LISTED RECORDS:
*****

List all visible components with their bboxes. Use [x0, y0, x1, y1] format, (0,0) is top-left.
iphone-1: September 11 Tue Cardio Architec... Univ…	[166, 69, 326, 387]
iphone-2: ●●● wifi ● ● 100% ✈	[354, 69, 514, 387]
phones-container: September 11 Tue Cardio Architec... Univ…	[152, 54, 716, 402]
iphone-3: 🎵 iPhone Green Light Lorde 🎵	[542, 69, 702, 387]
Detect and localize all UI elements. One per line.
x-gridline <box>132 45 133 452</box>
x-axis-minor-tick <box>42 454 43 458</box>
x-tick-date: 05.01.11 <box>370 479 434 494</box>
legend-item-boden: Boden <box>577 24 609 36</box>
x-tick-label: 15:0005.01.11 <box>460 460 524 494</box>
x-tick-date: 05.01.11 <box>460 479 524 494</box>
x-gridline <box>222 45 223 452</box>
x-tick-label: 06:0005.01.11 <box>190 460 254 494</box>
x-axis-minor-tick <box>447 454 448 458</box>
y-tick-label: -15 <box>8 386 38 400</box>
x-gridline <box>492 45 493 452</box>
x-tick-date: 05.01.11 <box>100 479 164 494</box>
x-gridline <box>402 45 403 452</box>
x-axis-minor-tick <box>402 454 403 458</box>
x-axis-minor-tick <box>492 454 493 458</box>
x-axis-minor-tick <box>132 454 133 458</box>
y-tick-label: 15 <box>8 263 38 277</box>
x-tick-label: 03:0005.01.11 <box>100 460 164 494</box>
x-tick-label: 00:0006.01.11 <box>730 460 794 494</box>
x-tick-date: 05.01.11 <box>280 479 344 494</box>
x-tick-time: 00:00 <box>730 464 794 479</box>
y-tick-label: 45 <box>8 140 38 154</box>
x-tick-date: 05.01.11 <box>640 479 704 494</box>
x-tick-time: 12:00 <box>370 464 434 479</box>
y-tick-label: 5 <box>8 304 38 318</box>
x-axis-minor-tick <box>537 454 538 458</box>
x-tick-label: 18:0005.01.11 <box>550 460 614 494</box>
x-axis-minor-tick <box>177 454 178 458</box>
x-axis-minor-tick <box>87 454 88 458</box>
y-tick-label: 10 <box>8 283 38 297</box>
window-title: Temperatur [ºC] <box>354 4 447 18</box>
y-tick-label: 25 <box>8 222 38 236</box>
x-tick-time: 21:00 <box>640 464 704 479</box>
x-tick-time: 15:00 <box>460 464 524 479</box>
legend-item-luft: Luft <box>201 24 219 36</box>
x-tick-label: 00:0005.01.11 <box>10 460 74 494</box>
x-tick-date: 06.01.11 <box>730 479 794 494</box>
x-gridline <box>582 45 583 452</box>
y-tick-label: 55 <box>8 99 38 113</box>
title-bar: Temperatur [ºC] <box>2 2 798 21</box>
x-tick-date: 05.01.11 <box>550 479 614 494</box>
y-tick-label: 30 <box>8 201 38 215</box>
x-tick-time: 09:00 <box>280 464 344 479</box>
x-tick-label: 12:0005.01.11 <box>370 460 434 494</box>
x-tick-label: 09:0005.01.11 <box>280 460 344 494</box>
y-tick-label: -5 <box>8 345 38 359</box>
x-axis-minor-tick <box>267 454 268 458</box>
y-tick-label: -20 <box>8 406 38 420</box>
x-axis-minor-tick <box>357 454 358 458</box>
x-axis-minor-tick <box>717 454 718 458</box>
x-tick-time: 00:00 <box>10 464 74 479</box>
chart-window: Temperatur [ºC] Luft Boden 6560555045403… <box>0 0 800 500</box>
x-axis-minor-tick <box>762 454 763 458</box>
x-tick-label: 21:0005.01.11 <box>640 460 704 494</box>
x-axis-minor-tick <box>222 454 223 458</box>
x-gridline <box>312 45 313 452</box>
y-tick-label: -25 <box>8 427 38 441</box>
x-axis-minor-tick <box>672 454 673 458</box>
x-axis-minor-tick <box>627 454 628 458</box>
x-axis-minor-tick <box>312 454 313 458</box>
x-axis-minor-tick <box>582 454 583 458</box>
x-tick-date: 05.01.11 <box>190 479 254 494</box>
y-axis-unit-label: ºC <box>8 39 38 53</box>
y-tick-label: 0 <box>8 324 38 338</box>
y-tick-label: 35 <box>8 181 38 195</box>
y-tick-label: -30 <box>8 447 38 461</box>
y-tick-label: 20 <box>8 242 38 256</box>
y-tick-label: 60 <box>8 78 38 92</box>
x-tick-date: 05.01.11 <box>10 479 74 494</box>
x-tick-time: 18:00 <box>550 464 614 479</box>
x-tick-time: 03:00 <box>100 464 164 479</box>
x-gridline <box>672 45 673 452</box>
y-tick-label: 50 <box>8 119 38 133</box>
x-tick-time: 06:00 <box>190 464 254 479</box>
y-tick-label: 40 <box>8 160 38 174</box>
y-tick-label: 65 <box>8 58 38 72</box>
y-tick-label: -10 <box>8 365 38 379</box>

*****

Output the entire set of records exactly as shown.

ANSWER TO THE EXERCISE:
List all visible components with their bboxes. Use [x0, y0, x1, y1] format, (0,0) is top-left.
iphone-1: September 11 Tue Cardio Architec... Univ…	[166, 69, 326, 387]
iphone-2: ●●● wifi ● ● 100% ✈	[354, 69, 514, 387]
phones-container: September 11 Tue Cardio Architec... Univ…	[152, 54, 716, 402]
iphone-3: 🎵 iPhone Green Light Lorde 🎵	[542, 69, 702, 387]
Detect and localize all UI elements. One per line.
x-gridline <box>132 45 133 452</box>
x-axis-minor-tick <box>42 454 43 458</box>
x-tick-date: 05.01.11 <box>370 479 434 494</box>
legend-item-boden: Boden <box>577 24 609 36</box>
x-tick-label: 15:0005.01.11 <box>460 460 524 494</box>
x-tick-date: 05.01.11 <box>460 479 524 494</box>
x-gridline <box>222 45 223 452</box>
x-tick-label: 06:0005.01.11 <box>190 460 254 494</box>
x-axis-minor-tick <box>447 454 448 458</box>
y-tick-label: -15 <box>8 386 38 400</box>
x-gridline <box>492 45 493 452</box>
x-tick-date: 05.01.11 <box>100 479 164 494</box>
x-gridline <box>402 45 403 452</box>
x-axis-minor-tick <box>402 454 403 458</box>
x-axis-minor-tick <box>492 454 493 458</box>
x-axis-minor-tick <box>132 454 133 458</box>
y-tick-label: 15 <box>8 263 38 277</box>
x-tick-label: 03:0005.01.11 <box>100 460 164 494</box>
x-tick-label: 00:0006.01.11 <box>730 460 794 494</box>
x-tick-date: 05.01.11 <box>280 479 344 494</box>
x-tick-time: 00:00 <box>730 464 794 479</box>
y-tick-label: 45 <box>8 140 38 154</box>
x-tick-date: 05.01.11 <box>640 479 704 494</box>
x-tick-time: 12:00 <box>370 464 434 479</box>
y-tick-label: 5 <box>8 304 38 318</box>
x-axis-minor-tick <box>537 454 538 458</box>
x-tick-label: 18:0005.01.11 <box>550 460 614 494</box>
x-axis-minor-tick <box>177 454 178 458</box>
x-axis-minor-tick <box>87 454 88 458</box>
y-tick-label: 10 <box>8 283 38 297</box>
window-title: Temperatur [ºC] <box>354 4 447 18</box>
y-tick-label: 25 <box>8 222 38 236</box>
x-tick-time: 21:00 <box>640 464 704 479</box>
x-tick-time: 15:00 <box>460 464 524 479</box>
legend-item-luft: Luft <box>201 24 219 36</box>
x-tick-label: 00:0005.01.11 <box>10 460 74 494</box>
x-tick-date: 06.01.11 <box>730 479 794 494</box>
x-gridline <box>582 45 583 452</box>
y-tick-label: 55 <box>8 99 38 113</box>
title-bar: Temperatur [ºC] <box>2 2 798 21</box>
x-tick-date: 05.01.11 <box>550 479 614 494</box>
y-tick-label: 30 <box>8 201 38 215</box>
x-tick-time: 09:00 <box>280 464 344 479</box>
x-tick-label: 12:0005.01.11 <box>370 460 434 494</box>
x-tick-label: 09:0005.01.11 <box>280 460 344 494</box>
y-tick-label: -5 <box>8 345 38 359</box>
x-axis-minor-tick <box>267 454 268 458</box>
y-tick-label: -20 <box>8 406 38 420</box>
x-axis-minor-tick <box>357 454 358 458</box>
x-axis-minor-tick <box>717 454 718 458</box>
x-tick-time: 00:00 <box>10 464 74 479</box>
chart-window: Temperatur [ºC] Luft Boden 6560555045403… <box>0 0 800 500</box>
x-axis-minor-tick <box>762 454 763 458</box>
x-tick-label: 21:0005.01.11 <box>640 460 704 494</box>
x-axis-minor-tick <box>222 454 223 458</box>
x-gridline <box>312 45 313 452</box>
y-tick-label: -25 <box>8 427 38 441</box>
x-axis-minor-tick <box>672 454 673 458</box>
x-axis-minor-tick <box>627 454 628 458</box>
x-axis-minor-tick <box>312 454 313 458</box>
x-axis-minor-tick <box>582 454 583 458</box>
x-tick-date: 05.01.11 <box>190 479 254 494</box>
y-axis-unit-label: ºC <box>8 39 38 53</box>
y-tick-label: 0 <box>8 324 38 338</box>
y-tick-label: 35 <box>8 181 38 195</box>
y-tick-label: -30 <box>8 447 38 461</box>
y-tick-label: 20 <box>8 242 38 256</box>
y-tick-label: 60 <box>8 78 38 92</box>
x-tick-date: 05.01.11 <box>10 479 74 494</box>
x-tick-time: 18:00 <box>550 464 614 479</box>
x-tick-time: 03:00 <box>100 464 164 479</box>
x-gridline <box>672 45 673 452</box>
y-tick-label: 50 <box>8 119 38 133</box>
x-tick-time: 06:00 <box>190 464 254 479</box>
y-tick-label: 40 <box>8 160 38 174</box>
y-tick-label: 65 <box>8 58 38 72</box>
y-tick-label: -10 <box>8 365 38 379</box>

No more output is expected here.